TASK STATEMENT
Here is the listing. Report each line in it that contains the string "news".

☆ ☆ ☆

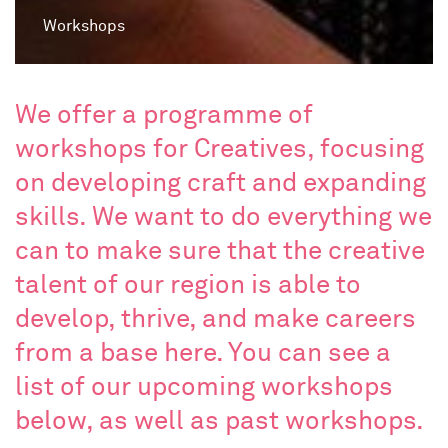
Workshops
We offer a programme of
workshops for Creatives, focusing
on developing craft and expanding
skills. We want to do everything we
can to make sure that the creative
talent of our region is able to
develop, thrive, and make careers
from a base here. You can see a
list of our upcoming workshops
below, as well as past workshops.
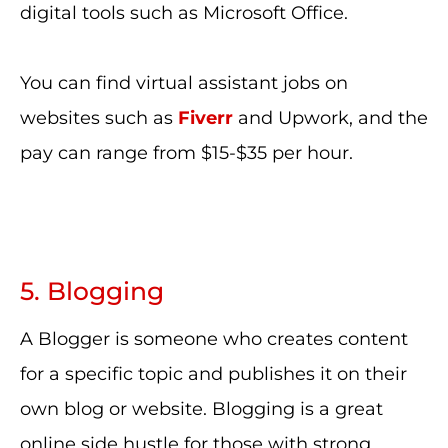
digital tools such as Microsoft Office.
You can find virtual assistant jobs on
websites such as
Fiverr
and Upwork, and the
pay can range from $15-$35 per hour.
5. Blogging
A Blogger is someone who creates content
for a specific topic and publishes it on their
own blog or website. Blogging is a great
online side hustle for those with strong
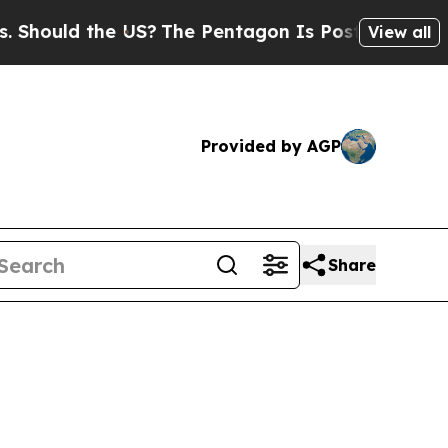
ould the US?
The Pentagon Is Posting Cryptic Bib
View all
Provided by AGP
Share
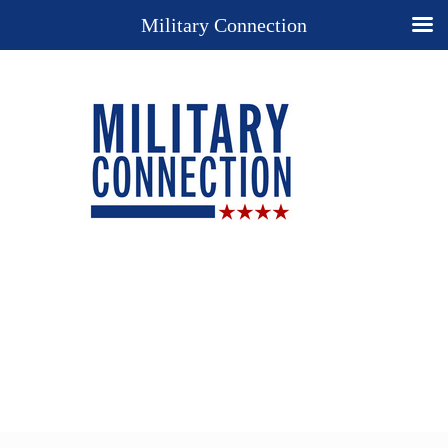
Military Connection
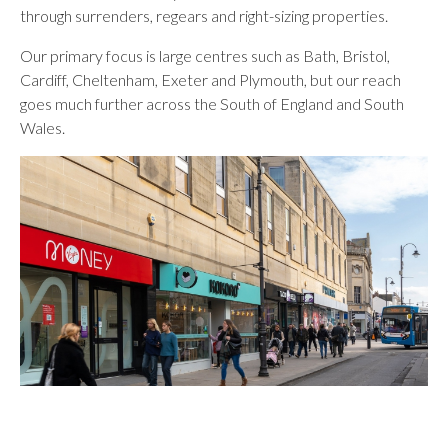
through surrenders, regears and right-sizing properties.
Our primary focus is large centres such as Bath, Bristol,
Cardiff, Cheltenham, Exeter and Plymouth, but our reach
goes much further across the South of England and South
Wales.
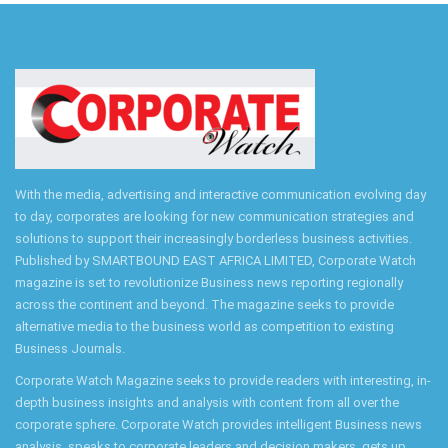
With the media, advertising and interactive communication evolving day
to day, corporates are looking for new communication strategies and
solutions to support their increasingly borderless business activities.
Published by SMARTBOUND EAST AFRICA LIMITED, Corporate Watch
magazine is set to revolutionize Business news reporting regionally
across the continent and beyond. The magazine seeks to provide
alternative media to the business world as competition to existing
Business Journals.
Corporate Watch Magazine seeks to provide readers with interesting, in-
depth business insights and analysis with content from all over the
corporate sphere. Corporate Watch provides intelligent Business news
analysis, speaks to corporate leaders and decision makers, gets up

☆ ☆ ☆

ANSWER FOR THE TASK
magazine is set to revolutionize Business news reporting regionally
corporate sphere. Corporate Watch provides intelligent Business news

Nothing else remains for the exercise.